MEMENTO MORI ( в морге ) Григорий Юнин
КАК УМИРАЮТ в России? Да как и две тысячи лет назад, во дни Иезекииля и Иеремии. “В тот день, — сказано, — задрожат стерегущие дом и помрачатся смотрящие в окно; и высоты будут им страшны, и на дороге ужасы; ибо отходит человек в вечный дом свой, и готовы окружить его плакальщицы; ибо разбился кувшин у источника и обрушилось колесо над колодезем…” Лицо ангела смерти неизменно.
Но личинам его нет числа.
В России от века умирали многообразно, как нигде; умирали изумительно, артистично. Литераторы самозабвенно писали о смерти, а реальная смерть, как водится, “подло подражала художественному вымыслу”. Умирали “душой”, по-пушкински, посреди празднества; и “на конюшне”, “в людской”, под окнами “шумного бала”; и в “достоевской” комнате, похожей на шкаф. Прощались с жизнью по-печорински и по-базаровски. Вот юный чиновник-правовед неосторожно вешает на цепочку брелок с надписью “memento mori”. А ведь уже скрипит, скрипит толстовское перышко, поджидает его “смерть Ивана Ильича”. Каждый умирал той смертью, которую придумывал сам. Настоявшись на февральском сквозняке русской литературы, скончалась монархия. Сбылся “четвертый сон Веры Павловны”, и на его алтарях стали въяве (тоже, как выяснилось позднее, “вполне литературно”) умирать миллионами… Так было. Так есть.

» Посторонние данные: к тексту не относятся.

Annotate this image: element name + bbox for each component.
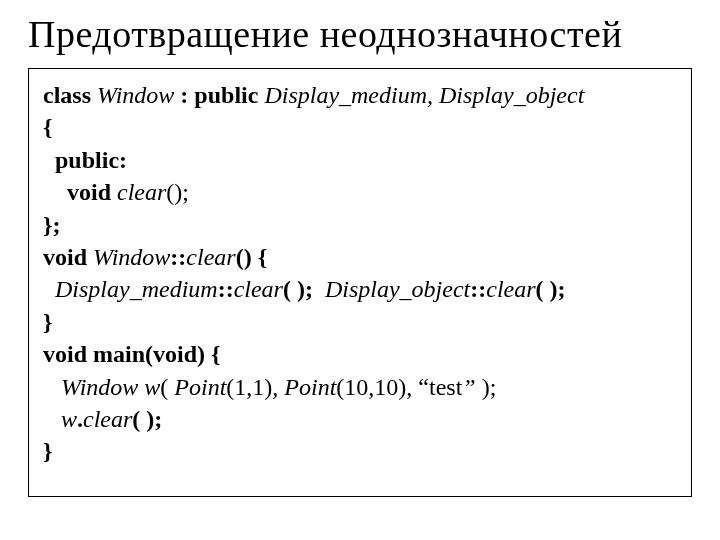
- code-line-1: class Window : public Display_medium, Di…: [43, 79, 677, 111]
- keyword-void: void: [43, 244, 93, 270]
- parens: ();: [166, 179, 189, 205]
- point-args-2: (10,10),: [336, 374, 418, 400]
- brace-open: {: [43, 114, 52, 140]
- stmt-end: );: [482, 374, 497, 400]
- var-w: w: [43, 406, 77, 432]
- method-clear: clear: [234, 276, 283, 302]
- code-line-9: void main(void) {: [43, 338, 677, 370]
- scope-op: ::: [218, 276, 234, 302]
- type-point-2: , Point: [272, 374, 336, 400]
- method-clear: clear: [83, 406, 132, 432]
- keyword-class: class: [43, 82, 97, 108]
- base-classes: Display_medium, Display_object: [264, 82, 584, 108]
- method-clear: clear: [186, 244, 235, 270]
- paren-open: (: [160, 374, 174, 400]
- type-point: Point: [174, 374, 226, 400]
- code-line-11: w.clear( );: [43, 403, 677, 435]
- call-end: ( );: [132, 406, 162, 432]
- scope-op: ::: [170, 244, 186, 270]
- code-line-4: void clear();: [43, 176, 677, 208]
- code-line-8: }: [43, 306, 677, 338]
- call-end: ( );: [536, 276, 566, 302]
- keyword-public: : public: [180, 82, 264, 108]
- brace-close: }: [43, 438, 52, 464]
- access-public: public:: [43, 147, 127, 173]
- code-line-7: Display_medium::clear( ); Display_object…: [43, 273, 677, 305]
- code-line-2: {: [43, 111, 677, 143]
- quote-close: ”: [462, 374, 481, 400]
- code-line-12: }: [43, 435, 677, 467]
- keyword-void: void: [43, 179, 117, 205]
- class-end: };: [43, 212, 60, 238]
- call-sep: ( );: [283, 276, 325, 302]
- type-window: Window: [93, 244, 170, 270]
- type-display-medium: Display_medium: [43, 276, 218, 302]
- quote-open: “: [418, 374, 429, 400]
- string-test: test: [429, 374, 462, 400]
- code-line-10: Window w( Point(1,1), Point(10,10), “tes…: [43, 371, 677, 403]
- code-block: class Window : public Display_medium, Di…: [28, 68, 692, 497]
- method-clear: clear: [486, 276, 535, 302]
- type-display-object: Display_object: [325, 276, 470, 302]
- code-line-5: };: [43, 209, 677, 241]
- point-args-1: (1,1): [226, 374, 272, 400]
- main-decl: void main(void) {: [43, 341, 220, 367]
- brace-close: }: [43, 309, 52, 335]
- scope-op: ::: [470, 276, 486, 302]
- method-clear: clear: [117, 179, 166, 205]
- var-window-w: Window w: [43, 374, 160, 400]
- type-window: Window: [97, 82, 180, 108]
- fn-open: () {: [236, 244, 267, 270]
- slide: Предотвращение неоднозначностей class Wi…: [0, 0, 720, 517]
- code-line-3: public:: [43, 144, 677, 176]
- slide-title: Предотвращение неоднозначностей: [28, 12, 692, 56]
- code-line-6: void Window::clear() {: [43, 241, 677, 273]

И при всем том литература и общественный интерес, десятилетиями, откровенно и прикровенно, жившие умозрительной “идеей смерти” (смерти “лишних” людей, сословий, империи, партии, истории) почти никогда не перешагивали порога прозекторской. Странно: не было для них интереса в посмертной прозе, в этих самых библейских плакальщицах и “обмывающих его”, кто приуготовляет человека к отходу в “вечный дом свой”, в этих “стерегущих дом” и “смотрящих в окно”. Сорок лет назад, как и сегодня, простые старики и старухи молили Бога о “непостыдныя смерти”, а “верхи” ко всякой смерти, и “друга”, и “врага”, прикрепляли “пафос”, словно клеенчатую бирку к ноге покойника.
И доныне человеческое “memento mori”, как и прежде, в загоне.

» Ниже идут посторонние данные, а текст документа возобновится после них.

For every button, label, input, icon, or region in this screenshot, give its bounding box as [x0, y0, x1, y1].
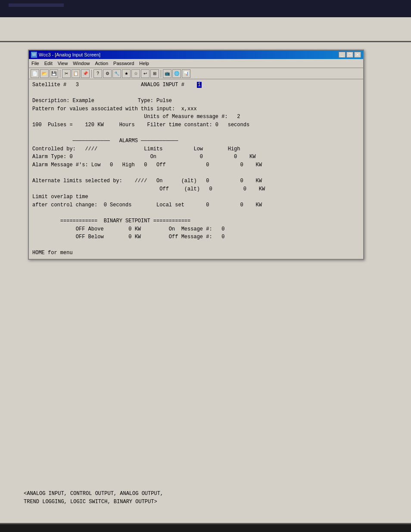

Зато единственная в своем роде и — парадокс! — еще не случившаяся персональная Большая Кончина повисла над страной. Угасающее в Барвихе сердце, капельница и кардиостимулятор разрослись до размеров колокольни Ивана Великого. Сколько раз сладострастно будут описаны эта агония, это вскрытие, эта кремация! Уж и теперь по Кремлю, в одночасье обратившемуся в морг, мечутся властительные плакальщики, патологоанатомы, могильщики, налету ухватывая свое.
Но пока еще голос из-под крышки гроба, голос ниоткуда разносится радио, приходит в города и веси, в степи и тундру; глумливый “голос ЦКБ” летит надо всей Россией, а она тихо, безвестно вымирает. Темпами гражданской войны — по миллиону в год.
Небывалая, Гоголю с Булгаковым не снившаяся фантасмагория.
Вот еще двое из этого самого миллиона въезжают на исцарапанных никелированных каталках в морг 1-й Градской, больницы для бедных.
Две души, две “слепые ласточки стигийские” вернулись в “чертог теней”.
Это лучшее место, чтобы думать о смерти.
МОРГ — старое здание в два этажа с подвалом. Двое мужчин умерли в больнице только что, рано утром. Если не сразу души усопших расстаются с телом, то этим двум, что незримо витали теперь под высоким, в грязно-синих и рыжих пятнах, потолком, увиделись два щербленых мраморных стола (древних, еще со времен основателя больницы русского хирурга Спасо-Кукоцкого), в ногах — весы, а у столов — четверо.
Санитары морга лохматы, в грязных, заляпанных человечьей кровью и салом спортивных штанах, в бесформенных сланцах на босу ногу, несмотря на холод. Двое старших — без возраста, в клеенчатых фартуках, какие видывали прежде на мясниках в гастрономах. Все трое умеренно пьяны. Сквозь завесу водки не так мучительно давление страшенного, аж переливающегося от приторного к мускусному духа гнилой плоти. С ними женщина.